We're going back to some of our most popular polls of the past few years, but this time we're doing it with lots more voters (and we'll be keeping the results on display.) It's all part of our new Sticky Polls--the 2019 roll out for polls here at Writing About Writing.

But we're changing gears from the modern science fiction poll we ran last. And rather than just do the same time period with fantasy or the next time period with sci-fi, I decided to change both those things up since we're going to get to all of them eventually.


The Rules
(I know this is only the second round of polls we've done under the new rules, but now that we've done one with them, you can see what I mean by some of this):


  1. There is a new category of nomination. It is NOT a nomination for the poll. It is an UNDERSUNG HERO nomination. Basically it is for books you think are great, tragically overlooked, but maybe not necessarily the besty bestest best. I will be listing these books along with the poll results. However, if you nominate a book for our poll it will not be considered for the undersung hero list and if you shout out something for an undersung hero, it will not be counted as a nomination for the poll. (Someone else can nominate it.) Think about if you want to give a book few seem to know about a shout out or if you're tossing your fave into The Hunger Games.
  2. As always, I leave the niggling over the definition of genres to your best judgement because I'd rather be inclusive. If you want to nominate Flowers for Algernon, I'm not going to argue that it's probably better classed as sci-fi, but YOU have to convince others if you're going to get on the poll--nevermind win.
  3. Your book must be copyrighted 1975 or earlier.
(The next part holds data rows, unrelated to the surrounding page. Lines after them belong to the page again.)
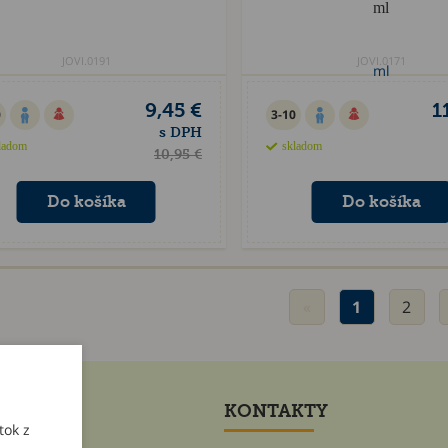
ml
JOVI.0191
JOVI.0171
9,45 €
1
0
3-10
s DPH
ladom
skladom
10,95 €
«
1
2
ET
KONTAKTY
tok z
If it is a series, the ENTIRE SERIES must have been written before 1975.  Of course you can nominate the earliest novel in a series if you are trying to work around the rules, but not the series itself unless it's entirely published before '75. No small number of shout outs to Discworld have included only the books from the appropriate time frame. Why should we stop now? There will be other polls for newer books.
  4. You get to mention two (2) books (or series). That's it. Two. You can do ONE nomination for the poll and ONE UNDERSUNG HERO.  Or you can do TWO nominations. Or you can do TWO undersung heroes. But two is the total. If you nominate three or more I will NOT take any nominations beyond the second that you suggest. I'm sorry that I'm a stickler on this, but I compile these polls myself and it's a pain when people drop a megalodon list every decent book they can remember of in the genre. It is up to you how to divy your TWO choices. TWO.
  5. Did I mention two?
  6. You may (and absolutely should) second AS MANY nominations of others as you wish. THEY WILL NOT GET ONTO THE POLL WITHOUT SECONDS. You can agree with or cheer on the undersung heroes, but they won't "transform" into nominations unless someone else nominates that same book as "best" (and then they get a second). Also stop back in and see if anyone has put up something you want to see go onto the poll. 
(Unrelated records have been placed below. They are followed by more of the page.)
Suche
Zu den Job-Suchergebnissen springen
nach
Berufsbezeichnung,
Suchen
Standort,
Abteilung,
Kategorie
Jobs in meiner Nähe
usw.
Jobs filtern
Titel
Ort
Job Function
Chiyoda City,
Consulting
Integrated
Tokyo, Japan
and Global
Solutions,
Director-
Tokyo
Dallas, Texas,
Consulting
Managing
  7. Put your nominations HERE. I will take nominations only as comments and only on this post. (No comments on FB posts or G+ will be considered nominations.) If you can't comment for some reason because of Blogger, send me an email (chris.brecheen@gmail.com) stating exactly that and what your nomination is, and I will personally put your comment up. I am not likely to see a comment on social media even if it says you were unable to leave a comment here. 
  8. You are nominating WRITTEN genre fiction, not their movie portrayals. If you thought the Lord of the Rings movies were the shiznit, but thought the books were a little dry and slow, nominate something else.
  9. This is probably well known by vets of this blog by now, but there will be no more endless elimination rounds. I will take somewhere between 8-20 best performing titles and at MOST run a single semifinal round. By "performing" I mean the seconds. So second the titles you want even if they already have one. (Yes, I guess that would make them "thirds," "fourths," etc...) The competition on this poll might be fierce. You may have to get your friends involved. Buy them a pizza. Make it real.